Le refus d'admettre dans la catégorie des personnes habilitées à opérer des choix rationnels, les déficients, montre que Rawls n'a pas tenu compte de toutes les couches sociales. En effet, les déficients ne sont pas tous incapables d'activité mentale. On peut avoir des jambes cassées, un dos amorti, mais être capable d'exercer sa raison et son esprit. Si Rawls veut tendre à l'universalité, il ne saurait laisser au banc certaines catégories de personnes et privilégier d'autres.

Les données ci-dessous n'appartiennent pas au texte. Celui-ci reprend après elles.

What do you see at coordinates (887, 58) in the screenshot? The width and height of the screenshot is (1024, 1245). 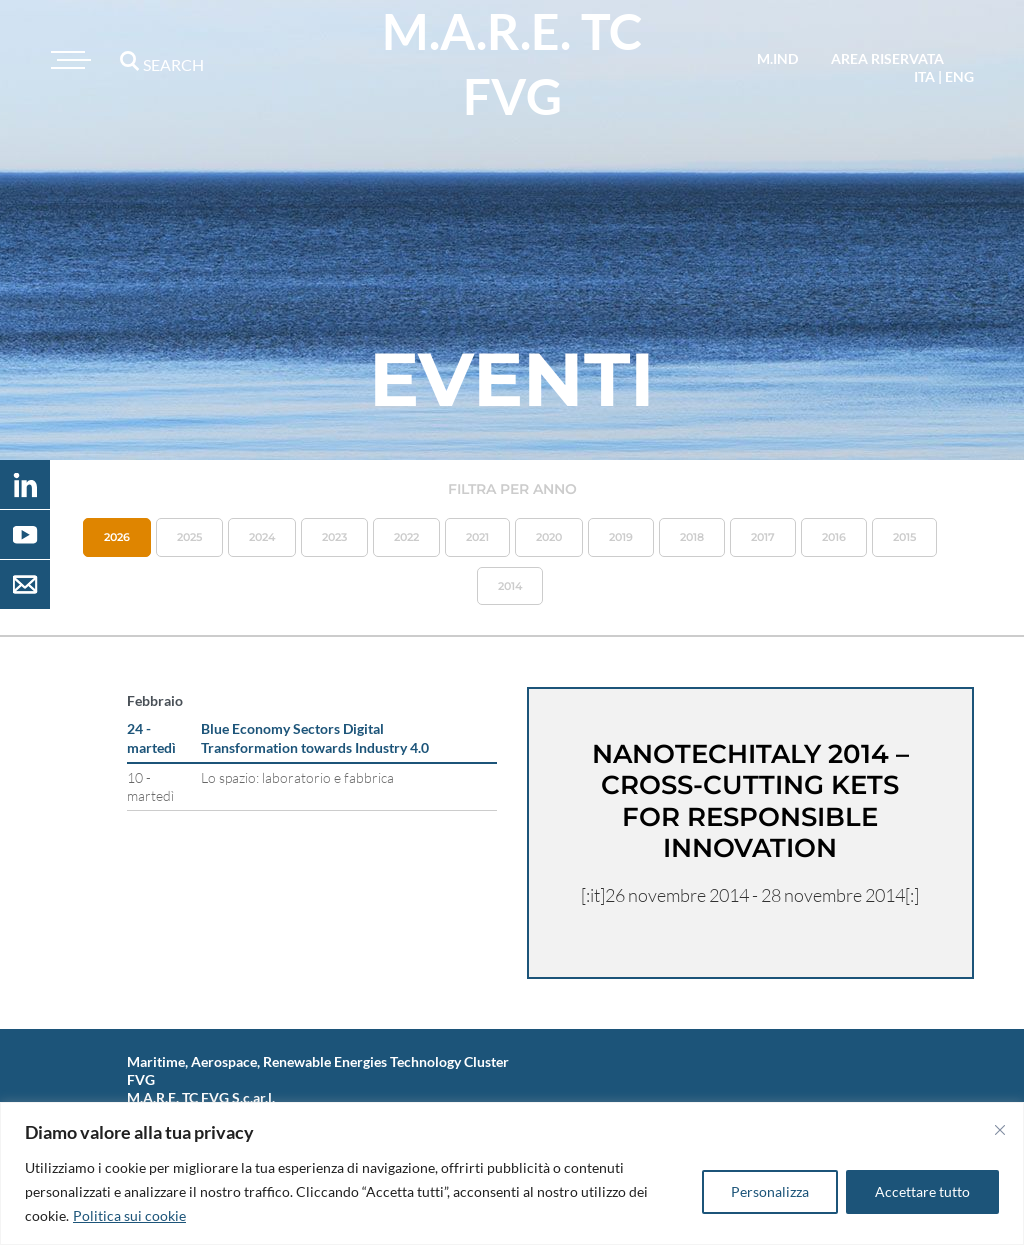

L'universalité ne se rapporte pas aux déficiences physiques ou physiologiques ; elle se rapporte à l'humanité des hommes. Or, Rawls reste malgré tout « sélectif » et n'intègre pas les déficients dans l'élaboration de sa société. Une telle fracture remet déjà en cause, l'égalité qui devrait prévaloir dans la vie civile.

La démarche procédurale est remise en question à ce niveau parce qu'elle reste sélective : tous les partenaires ne participent à l'élaboration des principes futurs devant guider la société.

En rapport toujours avant le « voile d'ignorance », il serait intéressant de comprendre le rapport que Rawls établit entre les individus et les groupes : pour Rawls, les choix opérés avant la vie civile ont vocation à privilégier les groupes et non pas les individus. Or, la philosophie politique rawlsienne vise à protéger l'individu. Comment dès lors, concevoir le bien-être de cet individu englué dans le groupe ? Comment être sûr que l'amélioration du sort du groupe entrainera aussi celui de l'individu ? Les classes sociales ne sont-elles pas le lieu de luttes d'intérêts, de discriminations, de regroupements par affinités tribales ou de positions sociales ? Au fond, l'individu ne se perd-il pas dans la société ? La liberté qui lui est offerte n'est-elle par essence, vide de contenu ?

Ces questions montrent que le choix opéré par Rawls pour aménager le groupe et par effet induit, l'individu, ne cadre pas avec son exigence de liberté. Pour Rawls, le bien-être de

122 Robert Nozick, op.cit., p. 237.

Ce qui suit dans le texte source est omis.